#### [ASSIGNED TASK]
Please copy each line of the listing below in which the word "cart" appears.

#### [GIVEN DATA]
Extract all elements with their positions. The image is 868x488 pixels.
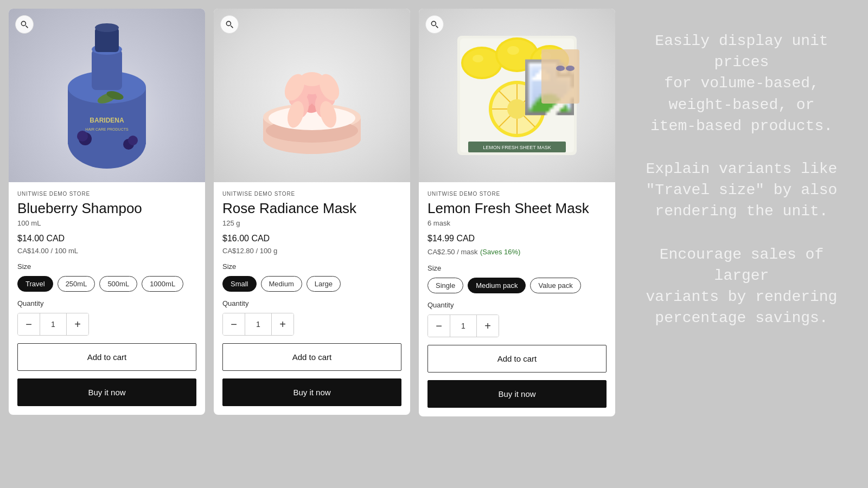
svg-point-57 — [507, 99, 527, 119]
svg-text:BARIDENA: BARIDENA — [90, 117, 124, 124]
buy-now-button-2[interactable]: Buy it now — [222, 378, 401, 406]
qty-label-2: Quantity — [222, 299, 401, 307]
product-title-3: Lemon Fresh Sheet Mask — [427, 200, 607, 217]
size-btn-500ml[interactable]: 500mL — [99, 276, 137, 292]
store-name-3: UNITWISE DEMO STORE — [427, 191, 607, 197]
zoom-button-2[interactable] — [220, 15, 239, 34]
quantity-control-3: − + — [427, 314, 499, 337]
svg-text:HAIR CARE PRODUCTS: HAIR CARE PRODUCTS — [85, 127, 129, 131]
qty-label-1: Quantity — [17, 299, 196, 307]
sidebar-text-1: Easily display unit pricesfor volume-bas… — [635, 30, 848, 137]
size-btn-value-pack[interactable]: Value pack — [530, 278, 580, 293]
svg-point-43 — [463, 49, 500, 77]
svg-point-37 — [300, 72, 324, 86]
product-price-1: $14.00 CAD — [17, 234, 196, 243]
svg-line-39 — [436, 25, 438, 28]
product-title-2: Rose Radiance Mask — [222, 200, 401, 217]
product-image-container-3: LEMON FRESH SHEET MASK — [419, 9, 615, 182]
svg-point-44 — [473, 55, 483, 62]
savings-badge-3: (Saves 16%) — [480, 248, 520, 256]
svg-point-17 — [226, 21, 231, 25]
size-options-2: Small Medium Large — [222, 276, 401, 292]
size-btn-large[interactable]: Large — [307, 276, 341, 292]
size-btn-medium-pack[interactable]: Medium pack — [468, 278, 526, 293]
qty-increase-2[interactable]: + — [272, 313, 293, 335]
product-unit-price-1: CA$14.00 / 100 mL — [17, 247, 196, 255]
qty-decrease-2[interactable]: − — [223, 313, 245, 335]
qty-decrease-1[interactable]: − — [18, 313, 40, 335]
size-btn-250ml[interactable]: 250mL — [58, 276, 95, 292]
zoom-button-1[interactable] — [15, 15, 34, 34]
product-unit-1: 100 mL — [17, 219, 196, 227]
size-btn-travel[interactable]: Travel — [17, 276, 53, 292]
svg-point-47 — [507, 46, 519, 55]
add-to-cart-button-1[interactable]: Add to cart — [17, 343, 196, 371]
qty-input-2[interactable] — [245, 313, 272, 335]
product-unit-3: 6 mask — [427, 219, 607, 227]
qty-increase-1[interactable]: + — [67, 313, 88, 335]
qty-decrease-3[interactable]: − — [428, 315, 450, 337]
product-info-2: UNITWISE DEMO STORE Rose Radiance Mask 1… — [214, 182, 410, 415]
product-unit-2: 125 g — [222, 219, 401, 227]
store-name-2: UNITWISE DEMO STORE — [222, 191, 401, 197]
quantity-control-2: − + — [222, 313, 294, 336]
product-unit-price-savings-3: CA$2.50 / mask (Saves 16%) — [427, 247, 607, 256]
products-area: BARIDENA HAIR CARE PRODUCTS UNITWISE DEM… — [9, 9, 615, 416]
sidebar-text-3: Encourage sales of largervariants by ren… — [635, 244, 848, 329]
svg-point-12 — [77, 131, 88, 142]
qty-increase-3[interactable]: + — [477, 315, 499, 337]
product-card-1: BARIDENA HAIR CARE PRODUCTS UNITWISE DEM… — [9, 9, 205, 415]
store-name-1: UNITWISE DEMO STORE — [17, 191, 196, 197]
size-label-1: Size — [17, 262, 196, 271]
sidebar-text: Easily display unit pricesfor volume-bas… — [624, 9, 859, 350]
qty-input-3[interactable] — [450, 315, 477, 337]
svg-point-38 — [431, 21, 436, 25]
size-btn-small[interactable]: Small — [222, 276, 257, 292]
sidebar-text-2: Explain variants like"Travel size" by al… — [646, 158, 838, 222]
svg-rect-5 — [92, 49, 122, 90]
quantity-control-1: − + — [17, 313, 89, 336]
product-price-3: $14.99 CAD — [427, 234, 607, 243]
size-options-3: Single Medium pack Value pack — [427, 278, 607, 293]
svg-point-59 — [556, 66, 565, 71]
product-image-1: BARIDENA HAIR CARE PRODUCTS — [9, 9, 205, 182]
product-info-3: UNITWISE DEMO STORE Lemon Fresh Sheet Ma… — [419, 182, 615, 416]
svg-point-8 — [95, 23, 119, 32]
svg-rect-58 — [541, 49, 579, 104]
product-card-3: LEMON FRESH SHEET MASK UNITWISE DEMO STO… — [419, 9, 615, 416]
svg-point-60 — [566, 66, 575, 71]
product-image-3: LEMON FRESH SHEET MASK — [419, 9, 615, 182]
svg-point-0 — [21, 21, 25, 25]
add-to-cart-button-3[interactable]: Add to cart — [427, 345, 607, 373]
size-btn-1000ml[interactable]: 1000mL — [142, 276, 183, 292]
size-btn-single[interactable]: Single — [427, 278, 463, 293]
buy-now-button-3[interactable]: Buy it now — [427, 380, 607, 408]
qty-input-1[interactable] — [40, 313, 67, 335]
size-btn-medium[interactable]: Medium — [261, 276, 302, 292]
size-label-2: Size — [222, 262, 401, 271]
product-price-2: $16.00 CAD — [222, 234, 401, 243]
qty-label-3: Quantity — [427, 301, 607, 309]
buy-now-button-1[interactable]: Buy it now — [17, 378, 196, 406]
size-options-1: Travel 250mL 500mL 1000mL — [17, 276, 196, 292]
product-image-container-1: BARIDENA HAIR CARE PRODUCTS — [9, 9, 205, 182]
product-unit-price-3: CA$2.50 / mask — [427, 248, 478, 256]
product-image-container-2 — [214, 9, 410, 182]
zoom-button-3[interactable] — [425, 15, 444, 34]
product-unit-price-2: CA$12.80 / 100 g — [222, 247, 401, 255]
svg-point-14 — [128, 136, 138, 145]
svg-text:LEMON FRESH SHEET MASK: LEMON FRESH SHEET MASK — [483, 145, 551, 150]
product-card-2: UNITWISE DEMO STORE Rose Radiance Mask 1… — [214, 9, 410, 415]
size-label-3: Size — [427, 264, 607, 272]
svg-line-1 — [25, 25, 28, 28]
add-to-cart-button-2[interactable]: Add to cart — [222, 343, 401, 371]
product-image-2 — [214, 9, 410, 182]
product-info-1: UNITWISE DEMO STORE Blueberry Shampoo 10… — [9, 182, 205, 415]
svg-line-18 — [231, 25, 233, 28]
product-title-1: Blueberry Shampoo — [17, 200, 196, 217]
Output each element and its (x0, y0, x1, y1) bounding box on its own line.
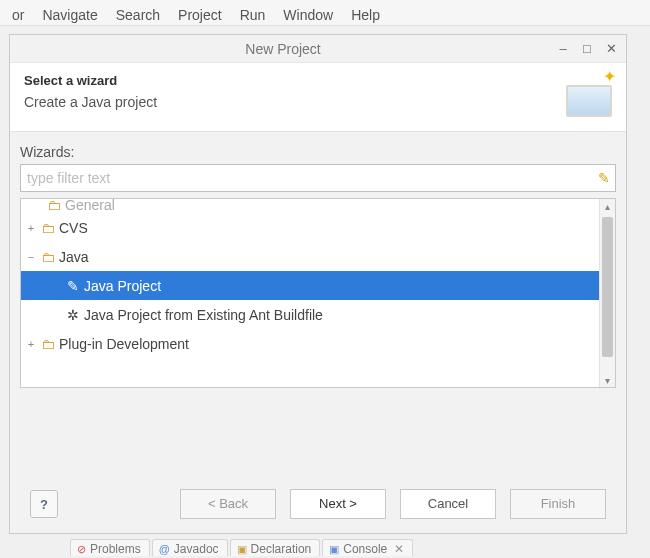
tree-item-label: General (65, 199, 115, 213)
scroll-thumb[interactable] (602, 217, 613, 357)
menu-item-run[interactable]: Run (232, 5, 274, 25)
tree-item-label: Java Project from Existing Ant Buildfile (84, 307, 323, 323)
wizards-label: Wizards: (20, 144, 616, 160)
scroll-up-icon[interactable]: ▴ (600, 199, 615, 213)
dialog-titlebar: New Project – □ ✕ (10, 35, 626, 63)
bottom-view-tabs: ⊘ Problems @ Javadoc ▣ Declaration ▣ Con… (70, 539, 413, 556)
wizard-tree: 🗀 General + 🗀 CVS − 🗀 Java ✎ Java Projec… (20, 198, 616, 388)
tree-scrollbar[interactable]: ▴ ▾ (599, 199, 615, 387)
finish-button: Finish (510, 489, 606, 519)
tree-item-label: Java (59, 249, 89, 265)
java-project-icon: ✎ (65, 278, 81, 294)
minimize-icon[interactable]: – (556, 42, 570, 56)
tab-label: Declaration (251, 542, 312, 556)
main-menubar: or Navigate Search Project Run Window He… (0, 0, 650, 26)
folder-icon: 🗀 (41, 249, 55, 265)
banner-title: Select a wizard (24, 73, 554, 88)
expand-icon[interactable]: + (25, 222, 37, 234)
menu-item-navigate[interactable]: Navigate (34, 5, 105, 25)
menu-item-project[interactable]: Project (170, 5, 230, 25)
expand-icon[interactable]: + (25, 338, 37, 350)
scroll-down-icon[interactable]: ▾ (600, 373, 615, 387)
tab-javadoc[interactable]: @ Javadoc (152, 539, 228, 556)
declaration-icon: ▣ (237, 543, 247, 556)
tab-console[interactable]: ▣ Console ✕ (322, 539, 413, 556)
tree-item-java-project[interactable]: ✎ Java Project (21, 271, 599, 300)
close-icon[interactable]: ✕ (604, 42, 618, 56)
dialog-banner: Select a wizard Create a Java project ✦ (10, 63, 626, 132)
tree-item-label: Plug-in Development (59, 336, 189, 352)
tree-item-cvs[interactable]: + 🗀 CVS (21, 213, 599, 242)
back-button: < Back (180, 489, 276, 519)
tab-problems[interactable]: ⊘ Problems (70, 539, 150, 556)
next-button[interactable]: Next > (290, 489, 386, 519)
tree-item-label: Java Project (84, 278, 161, 294)
menu-item-help[interactable]: Help (343, 5, 388, 25)
clear-filter-icon[interactable]: ✎ (598, 170, 610, 186)
ant-icon: ✲ (65, 307, 81, 323)
tab-close-icon[interactable]: ✕ (394, 542, 404, 556)
tab-label: Problems (90, 542, 141, 556)
menu-item-search[interactable]: Search (108, 5, 168, 25)
tree-item-general[interactable]: 🗀 General (21, 199, 599, 213)
collapse-icon[interactable]: − (25, 251, 37, 263)
tab-label: Javadoc (174, 542, 219, 556)
javadoc-icon: @ (159, 543, 170, 555)
help-button[interactable]: ? (30, 490, 58, 518)
wizard-filter-input[interactable] (20, 164, 616, 192)
tree-item-plugin-dev[interactable]: + 🗀 Plug-in Development (21, 329, 599, 358)
new-project-dialog: New Project – □ ✕ Select a wizard Create… (9, 34, 627, 534)
banner-description: Create a Java project (24, 94, 554, 110)
folder-icon: 🗀 (47, 199, 61, 213)
maximize-icon[interactable]: □ (580, 42, 594, 56)
tree-item-java[interactable]: − 🗀 Java (21, 242, 599, 271)
tab-declaration[interactable]: ▣ Declaration (230, 539, 321, 556)
wizard-banner-icon: ✦ (554, 73, 612, 117)
folder-icon: 🗀 (41, 220, 55, 236)
menu-item-window[interactable]: Window (275, 5, 341, 25)
dialog-title: New Project (10, 41, 556, 57)
menu-item-partial[interactable]: or (4, 5, 32, 25)
console-icon: ▣ (329, 543, 339, 556)
folder-icon: 🗀 (41, 336, 55, 352)
tab-label: Console (343, 542, 387, 556)
cancel-button[interactable]: Cancel (400, 489, 496, 519)
problems-icon: ⊘ (77, 543, 86, 556)
tree-item-java-ant[interactable]: ✲ Java Project from Existing Ant Buildfi… (21, 300, 599, 329)
tree-item-label: CVS (59, 220, 88, 236)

#### [SOLUTION TO THIS EXERCISE]
add-to-cart-button-1[interactable]: Add to cart — [17, 343, 196, 371]
add-to-cart-button-3[interactable]: Add to cart — [427, 345, 607, 373]
add-to-cart-button-2[interactable]: Add to cart — [222, 343, 401, 371]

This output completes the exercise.